The building was designed by one of Virginia’s leading architects of the time, John Kevan Peebles, whose resume included work on the restoration of the Virginia State Capitol and on the grounds of the University of Virginia.
The structure, marked by French Renaissance and Beaux-Arts influences, originally served as the new headquarters of the rapidly growing First National Bank. It was Roanoke’s first financial institution. Its founding was directly stimulated by the needs of the Shenandoah Valley Railroad, a precursor to the formation of the Norfolk & Western Railway.

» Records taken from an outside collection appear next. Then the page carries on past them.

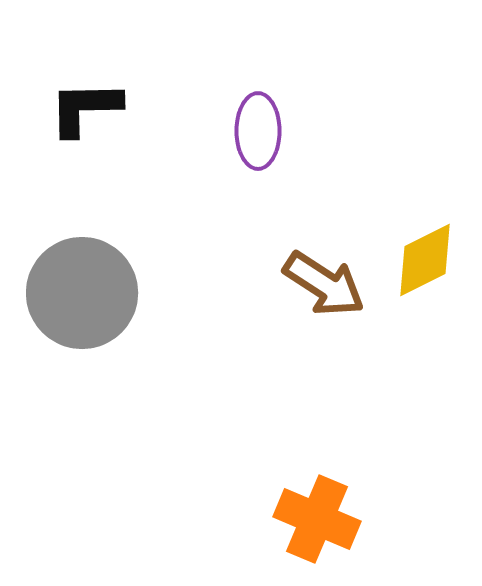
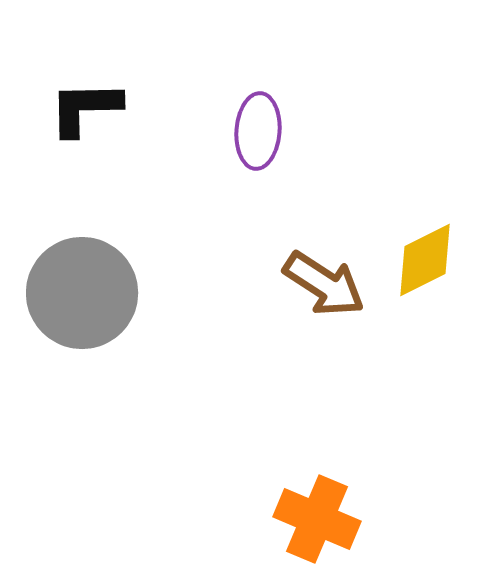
purple ellipse: rotated 4 degrees clockwise
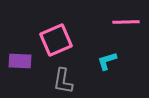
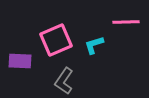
cyan L-shape: moved 13 px left, 16 px up
gray L-shape: moved 1 px right; rotated 24 degrees clockwise
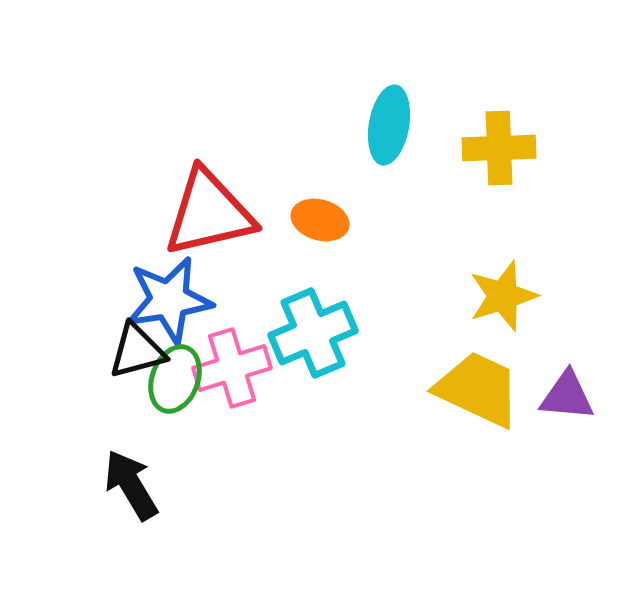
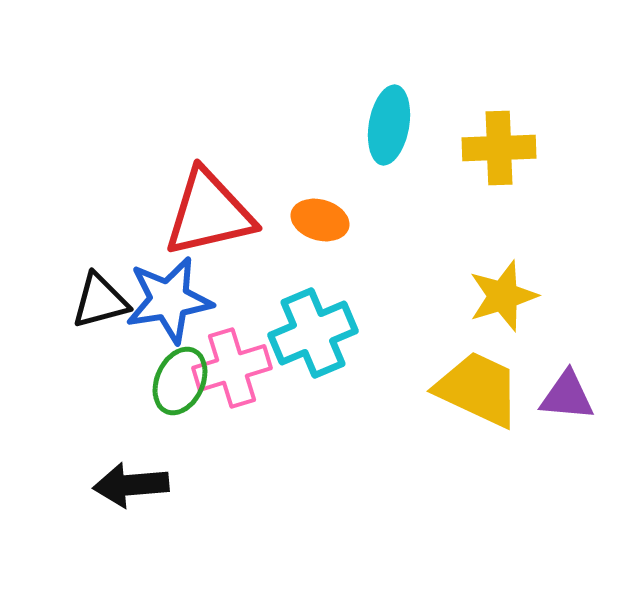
black triangle: moved 37 px left, 50 px up
green ellipse: moved 5 px right, 2 px down; rotated 4 degrees clockwise
black arrow: rotated 64 degrees counterclockwise
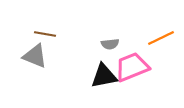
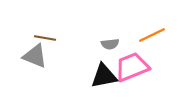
brown line: moved 4 px down
orange line: moved 9 px left, 3 px up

The seven-story building was the tallest in the city at the time. This engineering feat was made possible by early advances in technology, including better fire-retardant materials and the arrival of the electric lift, both of which made building higher a more accessible and safer option.
The building was a “landmark of modernity” when it began in 1910, according to its appointment to the Historic Register. It remained occupied by banks in one form or another for decades, including the Liberty Trust Company, which called it home for 20 years.
Savara Hospitality said the budget for the restoration and conversion of the building into hotel rooms was in the seven figures, although he declined to discuss the numbers in detail.
The project celebrated its inauguration during National Travel and Tourism Week. The new hotel comes online at a time when the industry is eagerly anticipating a rebound in its numbers as travel and events resume.
Savani, of Savara Hospitality, said the response to The Liberty Trust opening had been excellent in its first few weeks. The hotel was booked by travellers, group events and organizations during a recent week in May.
In addition to its rooms, the hotel offers a venue for events and meetings. It also plans to add a restaurant and bar to its lobby later this summer.
A tenant for the restaurant area is being finalized. The currently anticipated concept revolves around small plates and signature cocktails.
Regional leaders called the timing of the hotel’s opening particularly fortuitous, noting in part its proximity to the Amtrak hub just around the corner and plans to bring in a second daily passenger train. to the city later this year.
Harris, who in addition to being a historian is also a cabinet minister and former mayor, said the hotel project was a welcome investment in the city.
Attracting this kind of engagement from experienced external developers bodes well for the city and its own path, he added.
“Having Roanoke on their radar screen, I think, says a lot about the vibrancy of downtown,” Harris said. “It’s an affirmation that the city is vibrant and moving forward.”